*Aim of the task:* Your answer must be every line of the data that holds the string "screenshot".

*Material provided:*
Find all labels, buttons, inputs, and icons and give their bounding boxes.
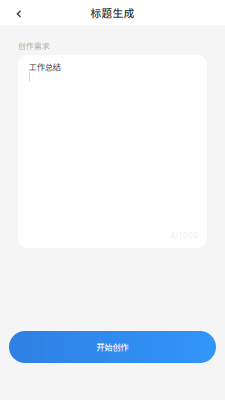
staticText: 开始创作 — [96, 341, 128, 353]
staticText: 工作总结 — [29, 61, 61, 73]
staticText: 标题生成 — [90, 5, 134, 20]
staticText: 4/1000 — [170, 230, 198, 241]
staticText: 创作需求 — [18, 40, 50, 51]
button[interactable]: 开始创作 — [9, 331, 216, 363]
button[interactable]: Back — [7, 0, 31, 25]
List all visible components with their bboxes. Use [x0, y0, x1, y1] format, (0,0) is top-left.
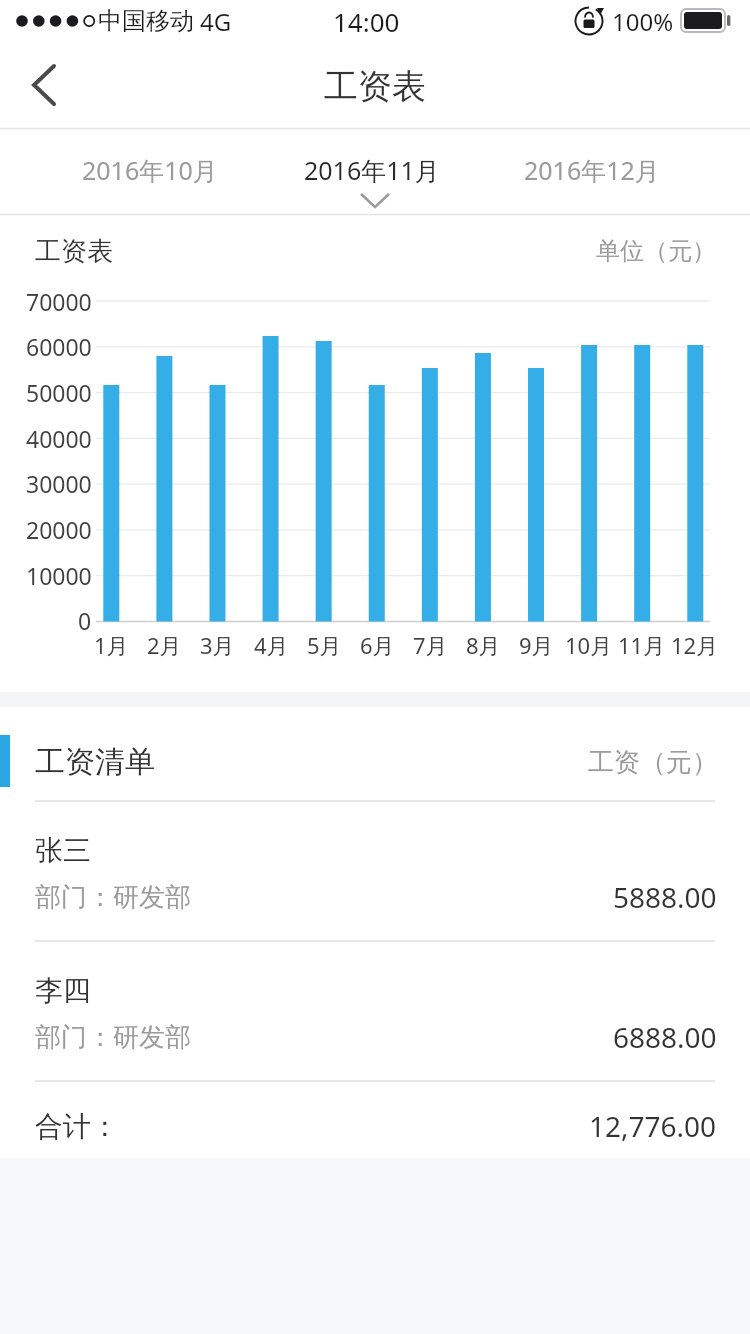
staticText: 6月 — [360, 630, 395, 660]
staticText: 李四 — [35, 973, 91, 1008]
staticText: 3月 — [200, 630, 235, 660]
staticText: 70000 — [26, 286, 92, 317]
staticText: 20000 — [26, 514, 92, 545]
staticText: 9月 — [519, 630, 554, 660]
staticText: 10月 — [565, 630, 613, 660]
staticText: 60000 — [26, 331, 92, 362]
staticText: 5月 — [307, 630, 342, 660]
button[interactable] — [20, 56, 80, 116]
button[interactable] — [0, 950, 750, 1080]
staticText: 2月 — [147, 630, 182, 660]
staticText: 50000 — [26, 377, 92, 408]
staticText: 40000 — [26, 423, 92, 454]
staticText: 1月 — [94, 630, 129, 660]
staticText: 4月 — [254, 630, 289, 660]
staticText: 4G — [200, 5, 232, 38]
button[interactable]: 2016年11月 — [262, 130, 482, 210]
staticText: 工资清单 — [35, 743, 155, 781]
staticText: 张三 — [35, 833, 91, 868]
staticText: 5888.00 — [613, 878, 717, 916]
staticText: 2016年10月 — [82, 153, 218, 187]
button[interactable]: 2016年10月 — [40, 130, 260, 210]
staticText: 6888.00 — [613, 1018, 717, 1056]
staticText: 2016年11月 — [304, 153, 440, 187]
staticText: 0 — [78, 605, 92, 636]
staticText: 30000 — [26, 468, 92, 499]
staticText: 100% — [612, 5, 674, 38]
staticText: 单位（元） — [596, 236, 716, 266]
staticText: 8月 — [466, 630, 501, 660]
staticText: 7月 — [413, 630, 448, 660]
staticText: 10000 — [26, 560, 92, 591]
staticText: 工资（元） — [588, 746, 718, 779]
staticText: 14:00 — [333, 4, 400, 39]
staticText: 工资表 — [324, 65, 426, 108]
staticText: 部门：研发部 — [35, 1021, 191, 1054]
staticText: 合计： — [35, 1109, 119, 1144]
button[interactable] — [0, 810, 750, 940]
staticText: 12月 — [671, 630, 719, 660]
staticText: 12,776.00 — [589, 1107, 717, 1145]
staticText: 2016年12月 — [524, 153, 660, 187]
staticText: 工资表 — [35, 235, 113, 268]
staticText: 部门：研发部 — [35, 881, 191, 914]
staticText: 中国移动 — [98, 6, 194, 36]
staticText: 11月 — [618, 630, 666, 660]
button[interactable]: 2016年12月 — [482, 130, 702, 210]
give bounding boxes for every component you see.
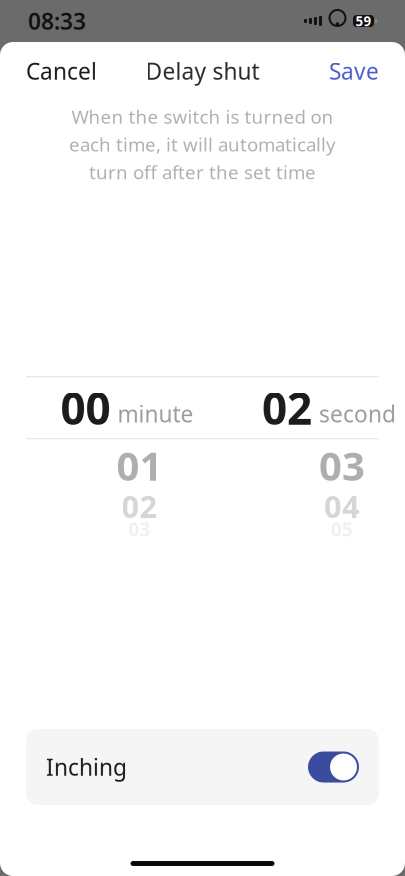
staticText: When the switch is turned on: [72, 104, 334, 129]
staticText: 03: [128, 517, 150, 542]
button[interactable]: Cancel: [14, 48, 109, 94]
staticText: Delay shut: [146, 56, 260, 86]
staticText: 02: [262, 378, 312, 437]
staticText: Inching: [46, 752, 127, 782]
button[interactable]: Inching: [26, 729, 379, 805]
staticText: 08:33: [28, 6, 86, 36]
staticText: 00: [60, 378, 110, 437]
staticText: Save: [329, 56, 379, 86]
staticText: Cancel: [26, 56, 97, 86]
staticText: 03: [319, 439, 365, 492]
staticText: each time, it will automatically: [69, 132, 336, 157]
staticText: turn off after the set time: [89, 160, 316, 184]
staticText: 01: [116, 439, 162, 492]
staticText: 05: [331, 517, 353, 542]
staticText: 59: [356, 12, 372, 30]
button[interactable]: Save: [317, 48, 391, 94]
staticText: 04: [324, 486, 360, 526]
staticText: 02: [122, 486, 158, 526]
staticText: second: [319, 399, 396, 429]
staticText: minute: [118, 399, 194, 429]
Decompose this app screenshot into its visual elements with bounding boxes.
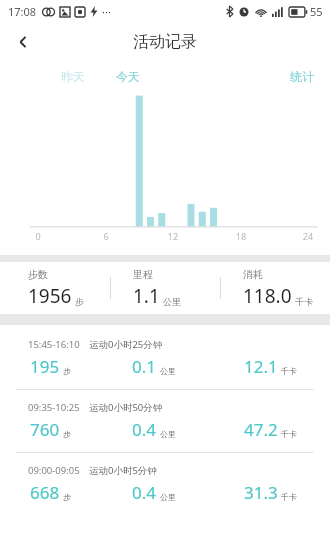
- staticText: 0.4: [132, 481, 157, 504]
- staticText: 公里: [160, 492, 176, 502]
- staticText: 千卡: [281, 429, 297, 439]
- staticText: 步数: [28, 268, 48, 281]
- staticText: 统计: [290, 69, 314, 84]
- button[interactable]: 09:35-10:25: [0, 390, 330, 453]
- staticText: 47.2: [244, 418, 278, 441]
- staticText: 55: [310, 4, 323, 19]
- staticText: 1.1: [133, 283, 160, 309]
- staticText: 运动0小时50分钟: [89, 401, 163, 414]
- staticText: 公里: [160, 366, 176, 376]
- staticText: 里程: [133, 268, 153, 281]
- staticText: 运动0小时25分钟: [89, 338, 163, 351]
- staticText: 0.4: [132, 418, 157, 441]
- button[interactable]: 15:45-16:10: [0, 327, 330, 390]
- staticText: 千卡: [295, 296, 313, 307]
- staticText: 118.0: [243, 283, 292, 309]
- staticText: 09:35-10:25: [28, 401, 80, 414]
- staticText: 15:45-16:10: [28, 338, 80, 351]
- button[interactable]: Back: [6, 25, 40, 59]
- staticText: 668: [30, 481, 60, 504]
- staticText: 12.1: [244, 355, 278, 378]
- staticText: 公里: [160, 429, 176, 439]
- staticText: 运动0小时5分钟: [89, 464, 157, 477]
- staticText: 31.3: [244, 481, 278, 504]
- staticText: 步: [75, 296, 84, 307]
- staticText: 18: [235, 230, 247, 242]
- staticText: 消耗: [243, 268, 263, 281]
- staticText: 195: [30, 355, 60, 378]
- staticText: 6: [100, 230, 112, 242]
- staticText: 今天: [116, 69, 140, 84]
- staticText: 09:00-09:05: [28, 464, 80, 477]
- staticText: 17:08: [8, 4, 37, 19]
- button[interactable]: 昨天: [55, 66, 91, 87]
- button[interactable]: 统计: [284, 66, 320, 87]
- staticText: 步: [63, 429, 71, 439]
- staticText: 12: [167, 230, 179, 242]
- staticText: 千卡: [281, 492, 297, 502]
- button[interactable]: 今天: [110, 66, 146, 87]
- staticText: 公里: [163, 296, 181, 307]
- staticText: 0.1: [132, 355, 157, 378]
- staticText: 步: [63, 366, 71, 376]
- staticText: 昨天: [61, 69, 85, 84]
- staticText: ···: [102, 4, 111, 19]
- staticText: 千卡: [281, 366, 297, 376]
- staticText: 24: [302, 230, 314, 242]
- staticText: 活动记录: [133, 32, 197, 52]
- staticText: 步: [63, 492, 71, 502]
- staticText: 760: [30, 418, 60, 441]
- button[interactable]: 09:00-09:05: [0, 453, 330, 515]
- staticText: 0: [32, 230, 44, 242]
- staticText: 1956: [28, 283, 72, 309]
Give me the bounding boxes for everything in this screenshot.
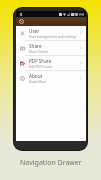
staticText: Edit PDF Create (29, 65, 53, 69)
button[interactable]: User (16, 26, 86, 40)
button[interactable]: Share (16, 41, 86, 55)
staticText: User management and settings (29, 35, 77, 39)
button[interactable]: Open navigation drawer (18, 18, 25, 25)
button[interactable]: About (16, 71, 86, 85)
staticText: Share Device (29, 50, 49, 54)
staticText: User (29, 28, 40, 34)
staticText: Navigation Drawer (20, 158, 82, 168)
staticText: Know More (29, 80, 47, 84)
staticText: About (29, 73, 43, 79)
staticText: PDF Share (29, 58, 52, 64)
staticText: Share (29, 43, 42, 49)
button[interactable]: PDF Share (16, 56, 86, 70)
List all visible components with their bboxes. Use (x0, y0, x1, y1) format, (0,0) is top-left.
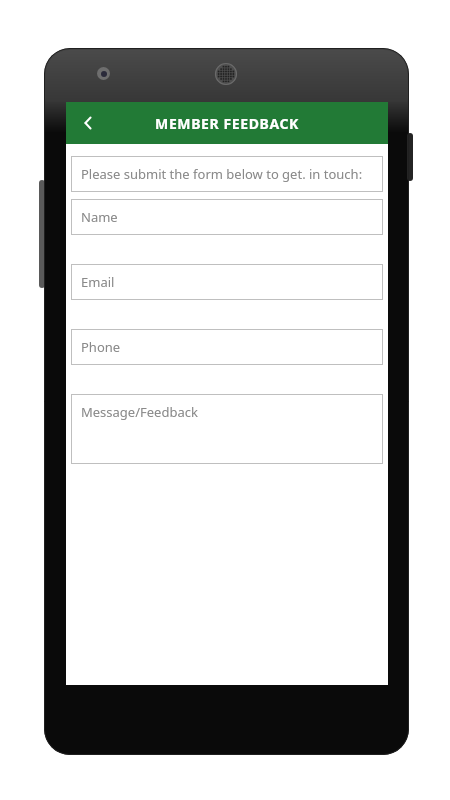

*Your solution:*
Decompose this app screenshot into its visual elements with bounding boxes.
Give me the bounding boxes for everything in this screenshot.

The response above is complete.